I am stucked with pdf generation in a Ruby on Rails 6.0 (Ruby v2.7.1) website on HEROKU.
The goal: generate on the run a pdf photo gallery including a list of pictures. The gallery is from an external service and it is imported by API. The PDF should include 1 or 2 images per page and may be very long (up to 30/40pages). There should be multiple users to serve with the pdfs, and the request could be more than 10 per minute. This is fully functioning on other websites.
What I have tried: I tried several ways to generate PDFs with Rails, using gems like wicked_pdf, pdf_kit (both based on wkhtmltopdf) or grover (based on puppeteer).

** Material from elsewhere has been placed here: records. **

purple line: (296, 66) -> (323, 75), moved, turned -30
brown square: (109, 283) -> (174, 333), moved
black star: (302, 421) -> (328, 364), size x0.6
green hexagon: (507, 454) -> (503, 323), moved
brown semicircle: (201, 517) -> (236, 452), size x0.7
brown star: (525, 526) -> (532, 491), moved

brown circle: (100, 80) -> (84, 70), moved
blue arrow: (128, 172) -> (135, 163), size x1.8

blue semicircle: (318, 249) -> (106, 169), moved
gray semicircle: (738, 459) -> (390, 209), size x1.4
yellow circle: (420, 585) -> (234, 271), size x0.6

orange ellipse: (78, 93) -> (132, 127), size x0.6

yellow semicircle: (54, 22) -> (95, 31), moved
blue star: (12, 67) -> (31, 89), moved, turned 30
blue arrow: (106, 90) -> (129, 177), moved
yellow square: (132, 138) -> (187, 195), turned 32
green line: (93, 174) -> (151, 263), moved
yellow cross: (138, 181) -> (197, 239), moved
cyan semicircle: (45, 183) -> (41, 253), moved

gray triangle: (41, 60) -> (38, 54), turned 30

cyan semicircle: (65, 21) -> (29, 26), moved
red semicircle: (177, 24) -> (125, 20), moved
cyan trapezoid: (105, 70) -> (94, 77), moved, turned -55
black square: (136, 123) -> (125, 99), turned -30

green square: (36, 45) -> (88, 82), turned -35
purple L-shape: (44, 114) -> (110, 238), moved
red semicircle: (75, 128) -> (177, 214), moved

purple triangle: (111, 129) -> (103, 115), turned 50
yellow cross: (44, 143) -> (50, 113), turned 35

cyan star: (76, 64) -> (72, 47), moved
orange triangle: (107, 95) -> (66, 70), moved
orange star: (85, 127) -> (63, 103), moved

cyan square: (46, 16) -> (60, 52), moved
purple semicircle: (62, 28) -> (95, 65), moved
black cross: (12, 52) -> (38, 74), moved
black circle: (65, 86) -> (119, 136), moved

When I'm in localhost I can download the pdf with good style, it is very slow, but I get them, but i got very big issues in production.
the issues:
In production environment (Heroku) my slug size is Enormous (approx 400 Megabyte) due to wkhtmltopdf or puppeteer that occupies approx 250Mb. This seems to heavily impact on memory usage of the server.

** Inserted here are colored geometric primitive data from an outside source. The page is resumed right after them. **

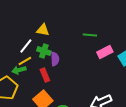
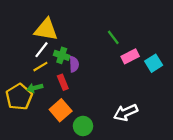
yellow triangle: (43, 30) -> (46, 30), moved, size x1.6
green line: (90, 35) -> (113, 37), turned 48
green arrow: (19, 70) -> (35, 88), moved

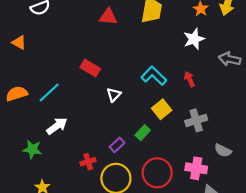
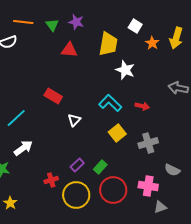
white star: (194, 39) -> (125, 70), moved, turned -30
red arrow: (190, 79) -> (142, 106), turned 128
green rectangle: (143, 133) -> (100, 167), moved

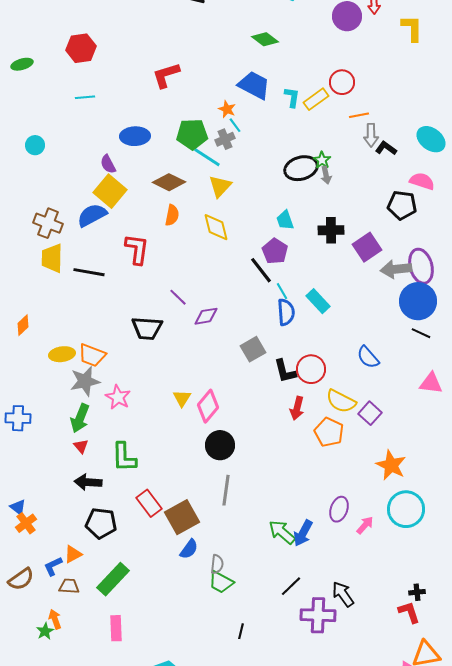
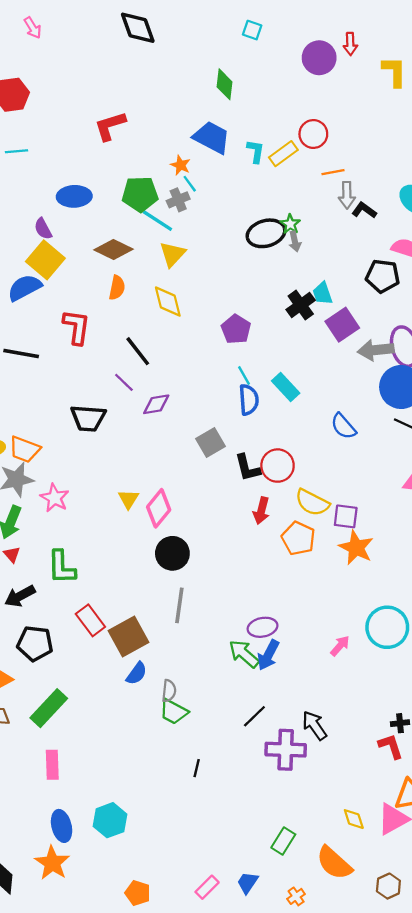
green diamond: (265, 39) -> (224, 84), turned 60
cyan trapezoid: (285, 220) -> (323, 293), moved
black cross: (331, 230) -> (301, 305), turned -35
black line: (261, 270) -> (138, 351), moved
blue semicircle: (368, 357) -> (343, 426), moved
purple square: (370, 413) -> (346, 516), turned -35
orange star: (391, 465) -> (356, 548), moved
black arrow: (88, 482) -> (20, 596), turned -32
purple ellipse: (339, 509) -> (263, 627), moved, turned 60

The request to create PDFs are really slow, more than 20 sec and it often goes to timeout.
After the same request I see an big increase of memory usage. I expect to go out of memory after a few requests.
I got the same issues even I create smaller pdfs, of only a few pages
I've tried several versions of standard code provided by the docs of and all of them generates the pdf, but the performance issues are blocking the usage of them in production. What should be useful is to have some guidelines to understand how to proceed.
my questions:
The usage of a background job may solve timeout issues? but I expect that cannot solve the very long creation time of the pdfs.
Is it a good idea to use more workers or jobs on Heroku? do this may increase the performance of PDF creation?
Any suggestion on other ways to proceed or using lighter libraries or services?
I can think to generate only one time the pdf and save it on S3, but the data is created on another server and I get that through API and I cannot check for any modification of that
I got the information from the old developers of the same website that the same exact data I need was served in a few seconds using the chain XML - XSLFO - PDF through FOP on .net and apache, totally incompatible with Rails and Heroku.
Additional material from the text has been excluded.